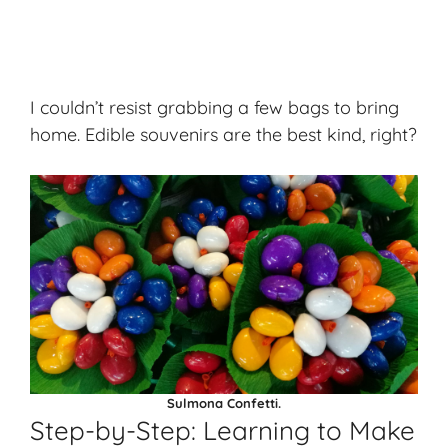
I couldn’t resist grabbing a few bags to bring
home. Edible souvenirs are the best kind, right?
Sulmona Confetti.
Step-by-Step: Learning to Make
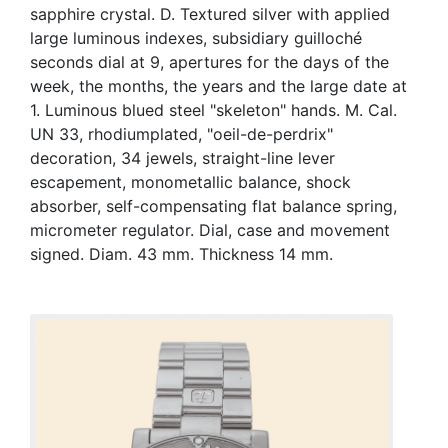
sapphire crystal. D. Textured silver with applied
large luminous indexes, subsidiary guilloché
seconds dial at 9, apertures for the days of the
week, the months, the years and the large date at
1. Luminous blued steel "skeleton" hands. M. Cal.
UN 33, rhodiumplated, "oeil-de-perdrix"
decoration, 34 jewels, straight-line lever
escapement, monometallic balance, shock
absorber, self-compensating flat balance spring,
micrometer regulator. Dial, case and movement
signed. Diam. 43 mm. Thickness 14 mm.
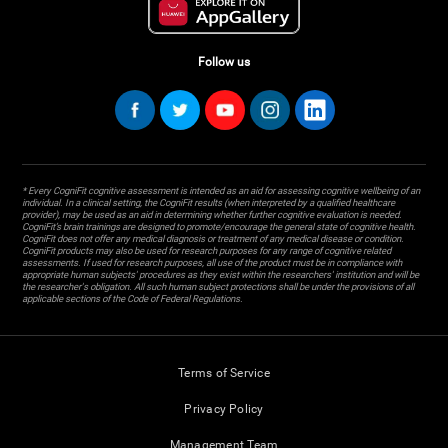
Follow us
* Every CogniFit cognitive assessment is intended as an aid for assessing cognitive wellbeing of an
individual. In a clinical setting, the CogniFit results (when interpreted by a qualified healthcare
provider), may be used as an aid in determining whether further cognitive evaluation is needed.
CogniFit’s brain trainings are designed to promote/encourage the general state of cognitive health.
CogniFit does not offer any medical diagnosis or treatment of any medical disease or condition.
CogniFit products may also be used for research purposes for any range of cognitive related
assessments. If used for research purposes, all use of the product must be in compliance with
appropriate human subjects' procedures as they exist within the researchers' institution and will be
the researcher's obligation. All such human subject protections shall be under the provisions of all
applicable sections of the Code of Federal Regulations.
Terms of Service
Privacy Policy
Management Team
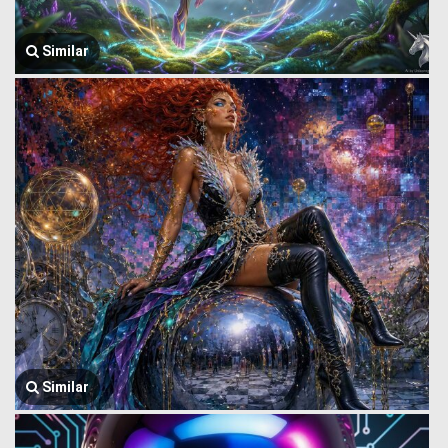
Similar
Similar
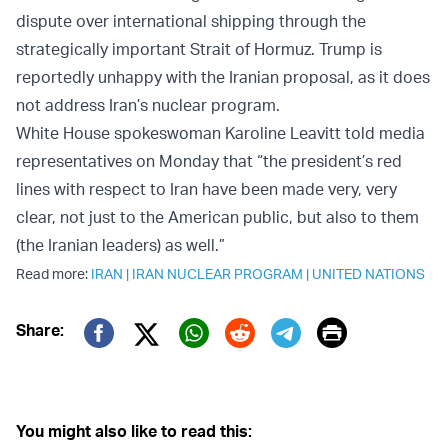
dispute over international shipping through the
strategically important Strait of Hormuz. Trump is
reportedly unhappy with the Iranian proposal, as it does
not address Iran’s nuclear program.
White House spokeswoman Karoline Leavitt told media
representatives on Monday that “the president’s red
lines with respect to Iran have been made very, very
clear, not just to the American public, but also to them
(the Iranian leaders) as well.”
Read more:
IRAN
|
IRAN NUCLEAR PROGRAM
|
UNITED NATIONS
Print
Share:
Twitter (X)
Facebook
Whatsapp
Reddit
Telegram
You might also like to read this:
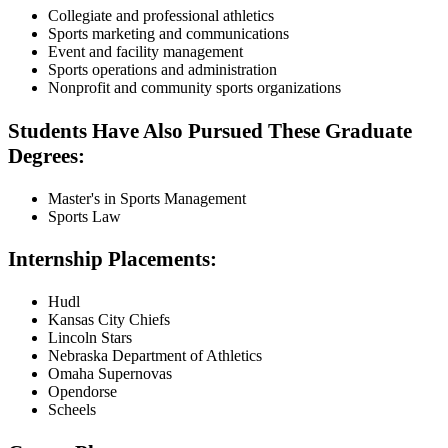
Collegiate and professional athletics
Sports marketing and communications
Event and facility management
Sports operations and administration
Nonprofit and community sports organizations
Students Have Also Pursued These Graduate
Degrees:
Master's in Sports Management
Sports Law
Internship Placements:
Hudl
Kansas City Chiefs
Lincoln Stars
Nebraska Department of Athletics
Omaha Supernovas
Opendorse
Scheels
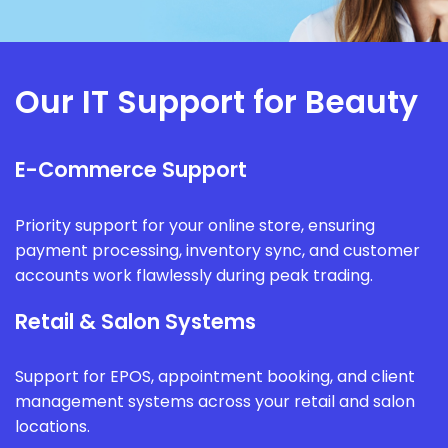
Our IT Support for Beauty
E-Commerce Support
Priority support for your online store, ensuring
payment processing, inventory sync, and customer
accounts work flawlessly during peak trading.
Retail & Salon Systems
Support for EPOS, appointment booking, and client
management systems across your retail and salon
locations.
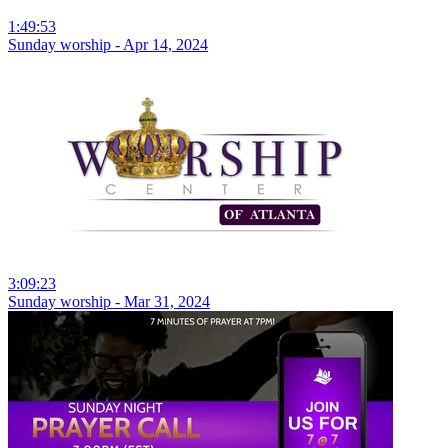
1:49:53
Sunday worship - Apr 14, 2024
3:09:23
Sunday worship - Mar 31, 2024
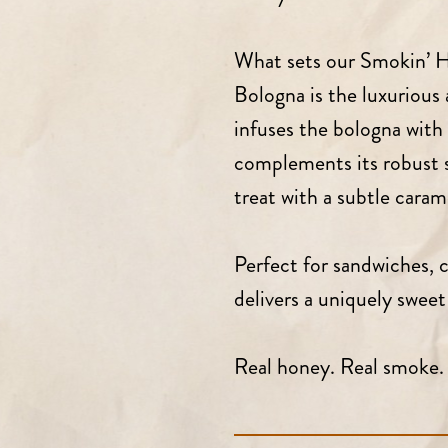
What sets our Smokin’ H
Bologna is the luxurious 
infuses the bologna with 
complements its robust s
treat with a subtle carame
Perfect for sandwiches, c
delivers a uniquely swee
Real honey. Real smoke. 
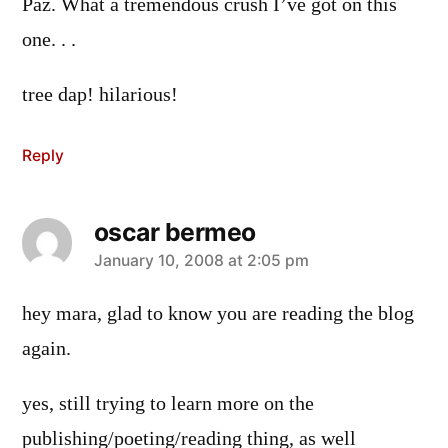
Paz. What a tremendous crush I’ve got on this
one. . .
tree dap! hilarious!
Reply
oscar bermeo
says:
January 10, 2008 at 2:05 pm
hey mara, glad to know you are reading the blog
again.
yes, still trying to learn more on the
publishing/poeting/reading thing, as well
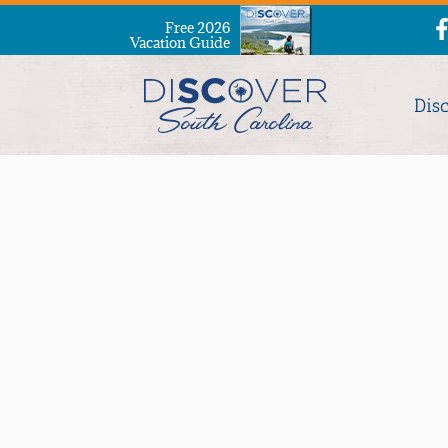
Free 2026
Vacation Guide
Dis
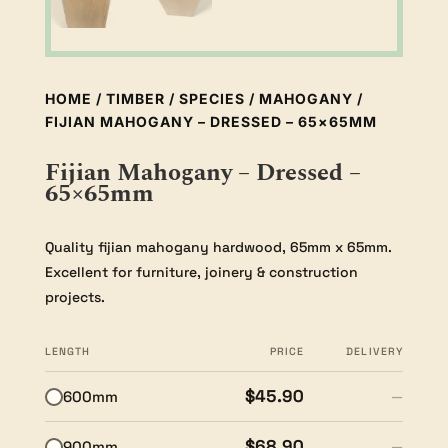
HOME
/
TIMBER
/
SPECIES
/
MAHOGANY
/
FIJIAN MAHOGANY – DRESSED – 65×65MM
Fijian Mahogany – Dressed –
65×65mm
Quality fijian mahogany hardwood, 65mm x 65mm.
Excellent for furniture, joinery & construction
projects.
LENGTH
PRICE
DELIVERY
$45.90
600mm
—
$68.90
900mm
—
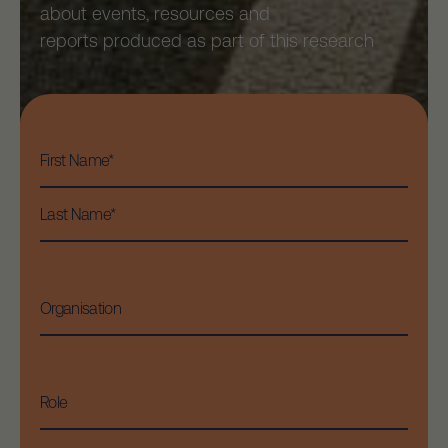
about events, resources and
reports produced as part of this research
First
Name
*
First
Last
Organisation
Role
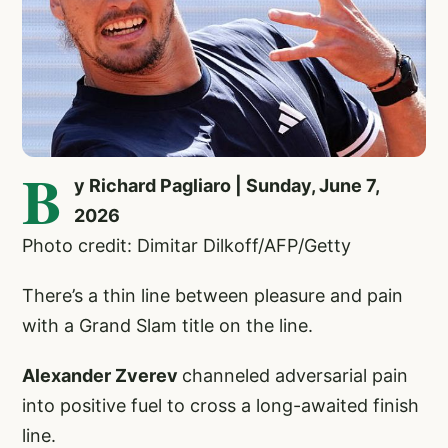
B
y Richard Pagliaro | Sunday, June 7,
2026
Photo credit: Dimitar Dilkoff/AFP/Getty
There’s a thin line between pleasure and pain
with a Grand Slam title on the line.
Alexander Zverev
channeled adversarial pain
into positive fuel to cross a long-awaited finish
line.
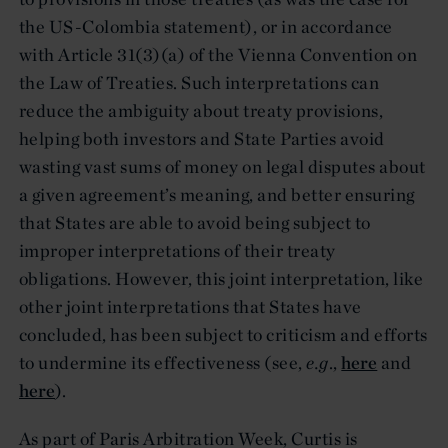
the US-Colombia statement), or in accordance
with Article 31(3)(a) of the Vienna Convention on
the Law of Treaties. Such interpretations can
reduce the ambiguity about treaty provisions,
helping both investors and State Parties avoid
wasting vast sums of money on legal disputes about
a given agreement’s meaning, and better ensuring
that States are able to avoid being subject to
improper interpretations of their treaty
obligations. However, this joint interpretation, like
other joint interpretations that States have
concluded, has been subject to criticism and efforts
to undermine its effectiveness (see,
e.g
.,
here
and
here
).
As part of Paris Arbitration Week, Curtis is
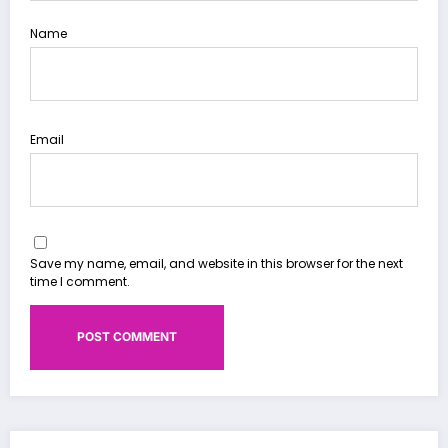
Name
Email
Save my name, email, and website in this browser for the next
time I comment.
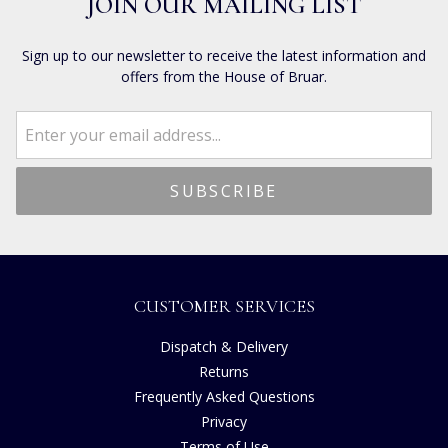
JOIN OUR MAILING LIST
Sign up to our newsletter to receive the latest information and
offers from the House of Bruar.
CUSTOMER SERVICES
Dispatch & Delivery
Returns
Frequently Asked Questions
Privacy
Terms of Use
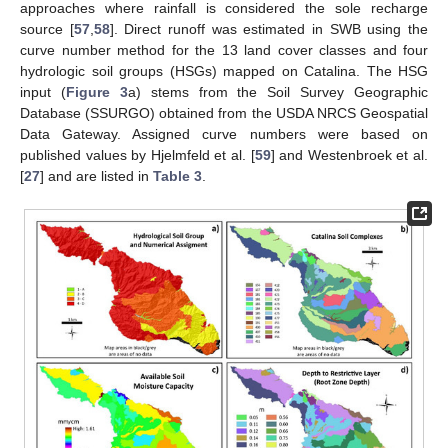
approaches where rainfall is considered the sole recharge
source [
57
,
58
]. Direct runoff was estimated in SWB using the
curve number method for the 13 land cover classes and four
hydrologic soil groups (HSGs) mapped on Catalina. The HSG
input (
Figure 3
a) stems from the Soil Survey Geographic
Database (SSURGO) obtained from the USDA NRCS Geospatial
Data Gateway. Assigned curve numbers were based on
published values by Hjelmfeld et al. [
59
] and Westenbroek et al.
[
27
] and are listed in
Table 3
.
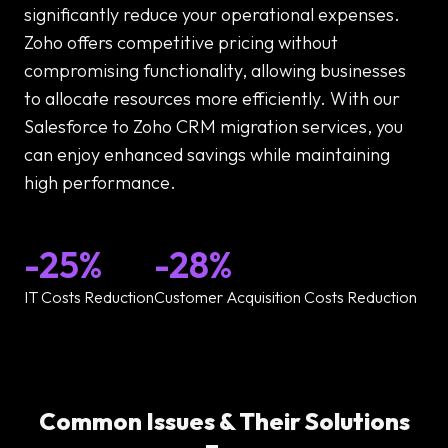
significantly reduce your operational expenses.
Zoho offers competitive pricing without
compromising functionality, allowing businesses
to allocate resources more efficiently. With our
Salesforce to Zoho CRM migration services, you
can enjoy enhanced savings while maintaining
high performance.
-25%
-28%
IT Costs Reduction
Customer Acquisition Costs Reduction
Common Issues & Their Solutions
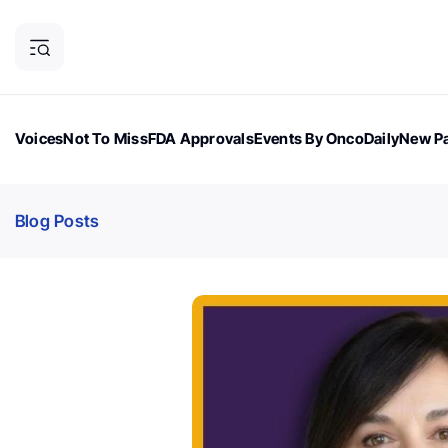
Voices
Not To Miss
FDA Approvals
Events By OncoDaily
New Pa
OncoDaily Magazine
Career Updates
Oncology Drugs
Dialogu
Blog Posts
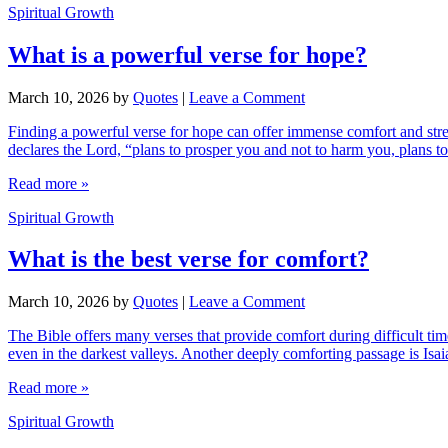
Spiritual Growth
What is a powerful verse for hope?
March 10, 2026
by
Quotes
|
Leave a Comment
Finding a powerful verse for hope can offer immense comfort and stren
declares the Lord, “plans to prosper you and not to harm you, plans t
Read more »
Spiritual Growth
What is the best verse for comfort?
March 10, 2026
by
Quotes
|
Leave a Comment
The Bible offers many verses that provide comfort during difficult t
even in the darkest valleys. Another deeply comforting passage is Isa
Read more »
Spiritual Growth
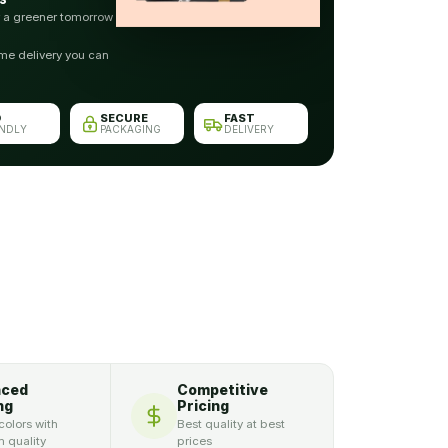
r a greener tomorrow
me delivery you can
O
SECURE
FAST
ENDLY
PACKAGING
DELIVERY
nced
Competitive
ng
Pricing
colors with
Best quality at best
 quality
prices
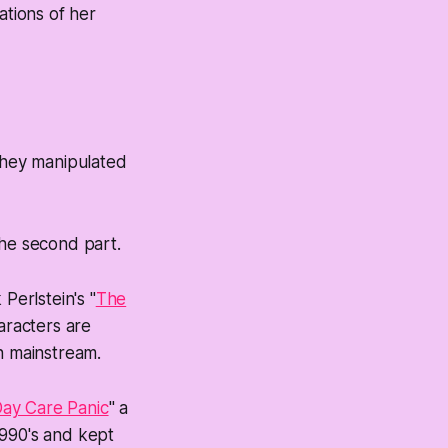
ations of her
 they manipulated
the second part.
Perlstein's "
The
aracters are
n mainstream.
ay Care Panic
" a
1990's and kept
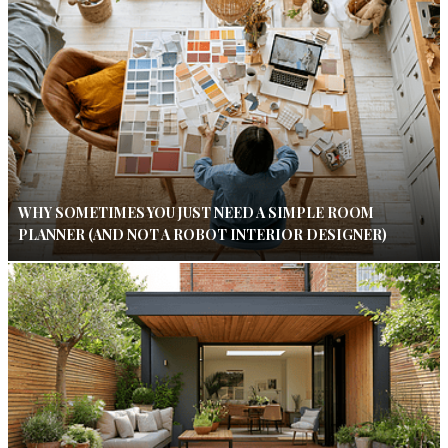
WHY SOMETIMES YOU JUST NEED A SIMPLE ROOM
PLANNER (AND NOT A ROBOT INTERIOR DESIGNER)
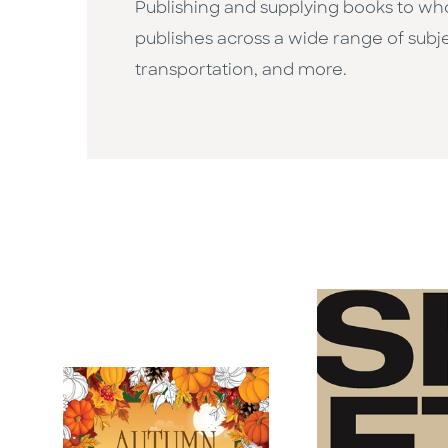
Publishing and supplying books to whol
publishes across a wide range of subje
transportation, and more.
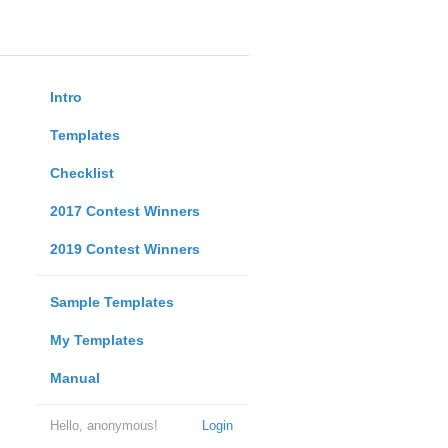
Intro
Templates
Checklist
2017 Contest Winners
2019 Contest Winners
Sample Templates
My Templates
Manual
Hello, anonymous!
Login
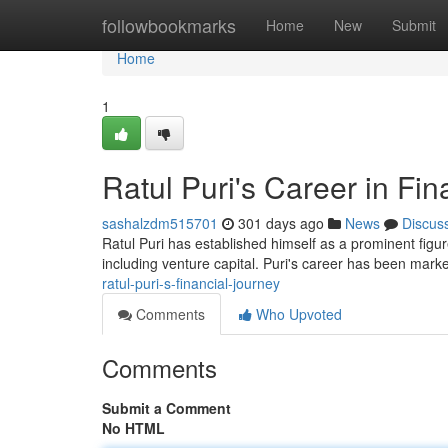
Home
followbookmarks
Home
New
Submit
Home
1
Ratul Puri's Career in Fi
sashalzdm515701
301 days ago
News
Discus
Ratul Puri has established himself as a prominent figur
including venture capital. Puri's career has been mark
ratul-puri-s-financial-journey
Comments
Who Upvoted
Comments
Submit a Comment
No HTML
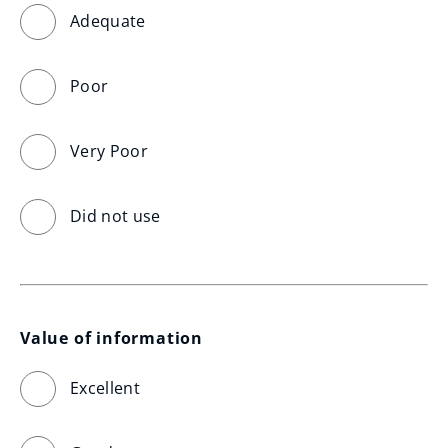
Adequate
Poor
Very Poor
Did not use
Value of information
Excellent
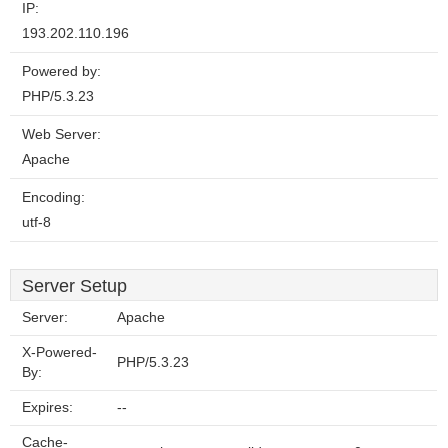
IP:
193.202.110.196
Powered by:
PHP/5.3.23
Web Server:
Apache
Encoding:
utf-8
Server Setup
Server:
Apache
X-Powered-
PHP/5.3.23
By:
Expires:
--
Cache-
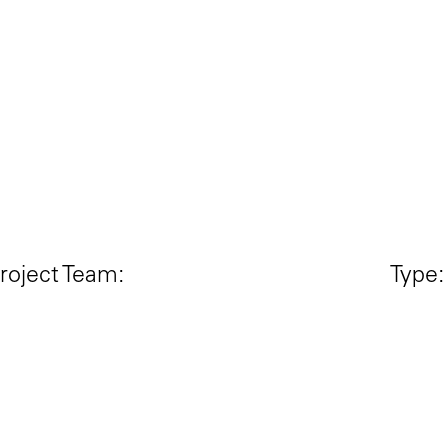
roject Team:
Type:
THE OPEN WORKSHOP +
Singl
ANTKWAN
Statu
eeraj Bhatia & Anthony Kwan
Comp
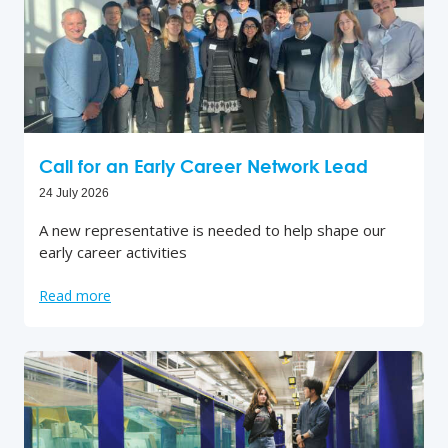
Call for an Early Career Network Lead
24 July 2026
A new representative is needed to help shape our
early career activities
Read more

━━━━━━

**GOAL OF THE EXERCISE**
Copy, exactly and only, the lines above that begin with the one containing "seconds dial at" and finish with the one containing "absorber, self-compensating flat".

**TASK RESPONSE**
seconds dial at 9, apertures for the days of the
week, the months, the years and the large date at
1. Luminous blued steel "skeleton" hands. M. Cal.
UN 33, rhodiumplated, "oeil-de-perdrix"
decoration, 34 jewels, straight-line lever
escapement, monometallic balance, shock
absorber, self-compensating flat balance spring,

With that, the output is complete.